- **Instructions to follow**
Identify, in the records below, every line where the string "boundaries" appears, and copy each such line.

Saved data entries
────────────────

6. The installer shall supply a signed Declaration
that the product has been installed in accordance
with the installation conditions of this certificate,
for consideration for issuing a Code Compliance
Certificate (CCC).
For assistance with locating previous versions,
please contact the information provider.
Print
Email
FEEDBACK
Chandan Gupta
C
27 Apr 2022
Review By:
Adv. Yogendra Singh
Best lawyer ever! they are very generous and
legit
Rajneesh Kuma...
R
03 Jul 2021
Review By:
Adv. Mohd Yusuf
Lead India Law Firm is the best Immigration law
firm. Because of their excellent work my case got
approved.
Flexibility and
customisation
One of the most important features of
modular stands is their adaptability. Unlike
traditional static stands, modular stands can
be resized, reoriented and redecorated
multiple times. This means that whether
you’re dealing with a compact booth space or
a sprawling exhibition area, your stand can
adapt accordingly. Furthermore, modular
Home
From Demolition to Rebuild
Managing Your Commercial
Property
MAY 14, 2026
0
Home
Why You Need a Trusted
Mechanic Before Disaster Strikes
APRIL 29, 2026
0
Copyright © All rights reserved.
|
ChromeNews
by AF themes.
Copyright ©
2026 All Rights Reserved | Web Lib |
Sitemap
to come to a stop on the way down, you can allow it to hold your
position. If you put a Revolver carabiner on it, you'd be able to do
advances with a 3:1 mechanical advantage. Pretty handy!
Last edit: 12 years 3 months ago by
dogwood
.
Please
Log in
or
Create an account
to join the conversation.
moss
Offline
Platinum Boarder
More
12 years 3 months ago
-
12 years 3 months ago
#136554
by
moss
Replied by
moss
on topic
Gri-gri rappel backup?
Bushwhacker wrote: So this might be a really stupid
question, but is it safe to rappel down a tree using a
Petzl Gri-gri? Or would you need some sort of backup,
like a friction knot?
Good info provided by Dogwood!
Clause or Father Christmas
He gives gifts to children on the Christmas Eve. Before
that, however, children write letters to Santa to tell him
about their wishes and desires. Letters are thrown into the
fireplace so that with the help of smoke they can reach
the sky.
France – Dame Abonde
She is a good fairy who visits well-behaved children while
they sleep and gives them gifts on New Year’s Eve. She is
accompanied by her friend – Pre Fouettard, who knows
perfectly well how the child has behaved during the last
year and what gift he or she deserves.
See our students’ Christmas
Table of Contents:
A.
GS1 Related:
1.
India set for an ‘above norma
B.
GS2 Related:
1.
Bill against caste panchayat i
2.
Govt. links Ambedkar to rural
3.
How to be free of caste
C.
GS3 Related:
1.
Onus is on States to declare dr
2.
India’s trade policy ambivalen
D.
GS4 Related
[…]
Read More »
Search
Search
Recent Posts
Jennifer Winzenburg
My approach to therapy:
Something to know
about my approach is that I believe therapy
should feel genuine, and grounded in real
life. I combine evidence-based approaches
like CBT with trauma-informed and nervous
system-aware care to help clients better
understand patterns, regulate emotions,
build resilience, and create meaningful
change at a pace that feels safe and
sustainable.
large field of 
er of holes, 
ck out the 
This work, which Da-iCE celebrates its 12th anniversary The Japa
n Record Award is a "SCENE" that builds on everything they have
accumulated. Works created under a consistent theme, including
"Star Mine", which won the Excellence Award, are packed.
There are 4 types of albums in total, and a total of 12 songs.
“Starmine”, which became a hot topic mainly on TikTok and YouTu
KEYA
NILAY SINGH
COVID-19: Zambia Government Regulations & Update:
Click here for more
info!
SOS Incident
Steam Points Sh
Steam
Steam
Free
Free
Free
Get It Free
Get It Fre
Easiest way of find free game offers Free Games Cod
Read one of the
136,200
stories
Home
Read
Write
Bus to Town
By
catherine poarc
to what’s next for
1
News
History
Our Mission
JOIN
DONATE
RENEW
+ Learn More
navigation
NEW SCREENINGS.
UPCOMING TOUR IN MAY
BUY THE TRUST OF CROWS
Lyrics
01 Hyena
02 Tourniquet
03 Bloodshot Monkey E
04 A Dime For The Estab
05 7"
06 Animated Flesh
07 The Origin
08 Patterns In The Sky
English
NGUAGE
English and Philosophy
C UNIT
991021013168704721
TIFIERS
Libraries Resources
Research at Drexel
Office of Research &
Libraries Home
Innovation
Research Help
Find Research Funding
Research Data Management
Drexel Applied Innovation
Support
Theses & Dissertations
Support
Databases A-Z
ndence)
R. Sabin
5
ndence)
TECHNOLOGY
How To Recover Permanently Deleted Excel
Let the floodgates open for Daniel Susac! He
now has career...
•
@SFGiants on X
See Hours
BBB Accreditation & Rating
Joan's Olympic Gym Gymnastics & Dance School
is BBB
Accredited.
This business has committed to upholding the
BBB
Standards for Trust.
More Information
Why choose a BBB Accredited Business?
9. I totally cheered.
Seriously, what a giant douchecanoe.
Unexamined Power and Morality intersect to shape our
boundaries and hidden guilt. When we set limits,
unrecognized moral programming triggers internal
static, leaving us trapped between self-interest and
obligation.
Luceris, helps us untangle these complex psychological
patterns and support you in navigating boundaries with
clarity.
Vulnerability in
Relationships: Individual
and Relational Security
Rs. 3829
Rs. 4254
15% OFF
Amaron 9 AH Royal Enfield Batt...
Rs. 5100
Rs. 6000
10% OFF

────────────────

- **Response area**
boundaries and hidden guilt. When we set limits,
patterns and support you in navigating boundaries with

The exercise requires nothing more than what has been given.